The middle shelf could also probably take much higher loads if the adjustable steel pins are replaced with steel rods cut to the right length and then slotted across both sides of the frame to support the shelf, then it'll be even stronger (only thing is it'll not be as easily adjustable, have to take the frame apart whenever you need to adjust the shelf height).

The bottom shelf is secured by steel bolts like the top shelf, so i think it can also support a 60cm tank too, perhaps a low height one so that its easier for tank maintenance.





> How much did the tank cost?


The tank actually comes as a set with a clip-on LED light and submersible pump, all in for around $108... but since i already plan to use my own light set and canister filter, the store rep was nice enough to just sell me the tank on its own for $68.  :Smile:

----------


## bennyc

if you trust IKEA's recommended load. "Max. load/shelf: 25 kg"

http://www.ikea.com/sg/en/catalog/products/90177787/

----------


## VSGenesis

Thumbs up mate. Nicely done. 

Eh Stormhawk, what's your budget and size of the rack you want?

----------


## Urban Aquaria

> if you trust IKEA's recommended load. "Max. load/shelf: 25 kg"
> 
> http://www.ikea.com/sg/en/catalog/products/90177787/


Yeah, i was quite puzzled by the maximum shelf load of 25kg indicated on their information label... as it does not specify if that refers to the top shelf (which is attached to the frame with strong steel bolts) or the middle shelf (which is held up with steel pins).

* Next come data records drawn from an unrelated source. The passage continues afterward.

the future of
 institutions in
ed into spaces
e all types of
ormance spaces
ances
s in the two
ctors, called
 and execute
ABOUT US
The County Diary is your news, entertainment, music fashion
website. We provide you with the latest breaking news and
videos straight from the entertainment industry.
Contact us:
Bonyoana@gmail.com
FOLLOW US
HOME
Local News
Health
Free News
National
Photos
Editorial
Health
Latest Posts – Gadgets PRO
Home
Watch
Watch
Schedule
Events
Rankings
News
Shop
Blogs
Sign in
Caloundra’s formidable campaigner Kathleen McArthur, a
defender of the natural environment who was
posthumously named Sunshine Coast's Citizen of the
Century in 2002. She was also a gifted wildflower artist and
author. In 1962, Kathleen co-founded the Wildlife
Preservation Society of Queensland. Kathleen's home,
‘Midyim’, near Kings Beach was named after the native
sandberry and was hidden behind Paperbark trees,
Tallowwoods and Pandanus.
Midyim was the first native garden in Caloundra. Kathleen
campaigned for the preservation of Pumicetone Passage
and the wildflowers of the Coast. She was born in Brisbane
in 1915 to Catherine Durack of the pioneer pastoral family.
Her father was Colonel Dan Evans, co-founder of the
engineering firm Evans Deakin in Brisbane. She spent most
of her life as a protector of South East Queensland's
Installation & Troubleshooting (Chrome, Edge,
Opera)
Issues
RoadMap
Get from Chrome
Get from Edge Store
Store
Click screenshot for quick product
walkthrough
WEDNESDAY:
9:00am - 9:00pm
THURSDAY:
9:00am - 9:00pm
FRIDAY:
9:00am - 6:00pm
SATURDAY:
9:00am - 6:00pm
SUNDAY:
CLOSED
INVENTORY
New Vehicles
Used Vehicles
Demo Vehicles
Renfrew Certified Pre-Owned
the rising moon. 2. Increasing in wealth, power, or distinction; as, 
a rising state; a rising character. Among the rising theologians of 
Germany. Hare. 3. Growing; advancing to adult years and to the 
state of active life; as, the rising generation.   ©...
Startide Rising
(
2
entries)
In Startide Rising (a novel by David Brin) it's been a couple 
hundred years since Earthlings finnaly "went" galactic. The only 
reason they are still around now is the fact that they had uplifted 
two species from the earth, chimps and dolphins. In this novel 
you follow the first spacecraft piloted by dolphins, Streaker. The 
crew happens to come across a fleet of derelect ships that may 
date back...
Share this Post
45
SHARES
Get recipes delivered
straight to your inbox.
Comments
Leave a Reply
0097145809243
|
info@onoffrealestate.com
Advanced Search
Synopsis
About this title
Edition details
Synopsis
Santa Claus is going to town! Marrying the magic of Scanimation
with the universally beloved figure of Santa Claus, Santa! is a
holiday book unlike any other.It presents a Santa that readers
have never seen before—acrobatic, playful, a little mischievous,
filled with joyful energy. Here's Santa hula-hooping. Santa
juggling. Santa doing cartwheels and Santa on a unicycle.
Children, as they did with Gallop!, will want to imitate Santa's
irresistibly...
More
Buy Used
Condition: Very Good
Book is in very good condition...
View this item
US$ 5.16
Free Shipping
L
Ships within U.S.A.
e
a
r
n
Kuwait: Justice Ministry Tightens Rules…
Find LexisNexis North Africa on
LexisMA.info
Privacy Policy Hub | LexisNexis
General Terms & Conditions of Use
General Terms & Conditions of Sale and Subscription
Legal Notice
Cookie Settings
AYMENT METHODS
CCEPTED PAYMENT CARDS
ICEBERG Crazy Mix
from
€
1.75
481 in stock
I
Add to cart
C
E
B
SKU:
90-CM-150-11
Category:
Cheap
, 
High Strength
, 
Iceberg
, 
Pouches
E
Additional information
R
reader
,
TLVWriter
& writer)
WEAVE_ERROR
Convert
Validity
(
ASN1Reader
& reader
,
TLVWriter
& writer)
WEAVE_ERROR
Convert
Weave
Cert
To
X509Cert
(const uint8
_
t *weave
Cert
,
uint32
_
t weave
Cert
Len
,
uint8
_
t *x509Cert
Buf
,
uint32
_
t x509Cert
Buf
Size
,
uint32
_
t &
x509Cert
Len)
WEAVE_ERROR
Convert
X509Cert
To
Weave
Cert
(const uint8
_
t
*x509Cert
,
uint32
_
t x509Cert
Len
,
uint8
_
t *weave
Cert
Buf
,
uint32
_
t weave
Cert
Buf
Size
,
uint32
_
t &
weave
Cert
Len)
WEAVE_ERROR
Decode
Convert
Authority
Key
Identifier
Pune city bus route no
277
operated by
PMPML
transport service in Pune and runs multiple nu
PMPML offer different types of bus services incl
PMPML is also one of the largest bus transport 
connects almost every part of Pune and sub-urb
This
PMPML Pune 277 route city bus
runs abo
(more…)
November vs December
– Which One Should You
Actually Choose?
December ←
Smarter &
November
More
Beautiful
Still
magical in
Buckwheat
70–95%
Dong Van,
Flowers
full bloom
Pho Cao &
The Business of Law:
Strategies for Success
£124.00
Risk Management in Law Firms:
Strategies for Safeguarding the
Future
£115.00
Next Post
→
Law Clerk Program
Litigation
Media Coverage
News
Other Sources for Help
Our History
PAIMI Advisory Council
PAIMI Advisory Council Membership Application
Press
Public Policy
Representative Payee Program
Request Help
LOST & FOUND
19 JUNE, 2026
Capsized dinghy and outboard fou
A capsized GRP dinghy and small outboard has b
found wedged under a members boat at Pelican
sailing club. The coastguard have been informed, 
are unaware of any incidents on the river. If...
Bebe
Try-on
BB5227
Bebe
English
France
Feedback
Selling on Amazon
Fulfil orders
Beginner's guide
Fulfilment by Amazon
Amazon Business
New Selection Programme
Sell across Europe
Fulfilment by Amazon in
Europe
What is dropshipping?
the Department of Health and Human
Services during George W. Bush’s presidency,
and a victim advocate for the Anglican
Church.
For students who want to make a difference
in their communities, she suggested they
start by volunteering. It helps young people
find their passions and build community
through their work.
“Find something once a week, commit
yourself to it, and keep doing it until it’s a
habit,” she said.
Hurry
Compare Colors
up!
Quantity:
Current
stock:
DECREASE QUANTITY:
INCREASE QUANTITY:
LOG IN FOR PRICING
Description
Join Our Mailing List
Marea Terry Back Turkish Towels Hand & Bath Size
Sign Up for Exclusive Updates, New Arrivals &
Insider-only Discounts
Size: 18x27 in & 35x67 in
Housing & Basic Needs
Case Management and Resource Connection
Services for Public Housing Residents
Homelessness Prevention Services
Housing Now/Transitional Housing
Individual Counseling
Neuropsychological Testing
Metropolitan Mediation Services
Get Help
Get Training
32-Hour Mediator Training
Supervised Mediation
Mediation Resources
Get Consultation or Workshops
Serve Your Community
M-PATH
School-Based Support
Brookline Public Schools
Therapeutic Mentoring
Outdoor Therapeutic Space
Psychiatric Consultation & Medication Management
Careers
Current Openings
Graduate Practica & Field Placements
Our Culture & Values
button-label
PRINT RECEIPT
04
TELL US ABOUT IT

So i figured that it has to be referring to the middle shelf as i compare it to the Expedit series wooden shelves which have a 13kg load limit, and those use shelves which are just thin pieces of wood that i could easily break with a nice drop kick... on the other hand, i'll need to be the incredible hulk to break or bend steel shelves.  :Grin:

----------


## Urban Aquaria

> But since your rack is stainless steel and your power extension is right at the bottom, maybe good to raise up your power extension with something insulating so that in case of water leaking or overflow, the risk is minimized...


Once again, thanks for highlighting the potential hazard with my power extension placement in the rack... luckily you mentioned it or else i wouldn't have thought of solving the issue.  :Smile: 

I looked around and came up with a DIY solution... two rubber door stoppers from Daiso!



As shown in the photo above, the power extension strip simply sits on the rubber door stoppers positioned at both ends so that it is insulated from the steel shelving. In addition, it is also placed at an angle on the rubber door stoppers (like on a ramp), so the switches are also now much easier to view and access too.

I have also ensured that all the wiring are positioned in a "drip loop" configuration and all the power plug holes are fully covered, so hopefully this will further help reduce the chances of any potential electrical issues in this setup.

----------


## stormhawk

VS, my budget unknown. Just taking ideas for now until the flat is ready. Since IKEA switches their product lines every year or two, this rack system may not be available by next year or later. Still a good idea worth taking a look at.

cherabin, my bad. I thought the shop at Serangoon North was still there. Goes to show how long I've not been to that corner of the island.  :Laughing: 

Urban, I have the old wooden heavy duty IVAR series rack from IKEA. Was great for smaller tanks with the cross-piece at the back for support but for those without the cross-piece, the bowing on the wood would be showing real quick, especially with a 2 ft tank lying on any of the platforms. I usually have doubts over the weight limits given for IKEA products.  :Opps:

----------


## VSGenesis

Hi storm,

Maybe you wanna look at this as an option.
http://hisstoryimmortalised.blogspot...ding-rack.html
http://www.howellunited.com.sg/shelvingracking_1.htm

Price varies depending on what you want. The one I got is below $200. 400kg / level.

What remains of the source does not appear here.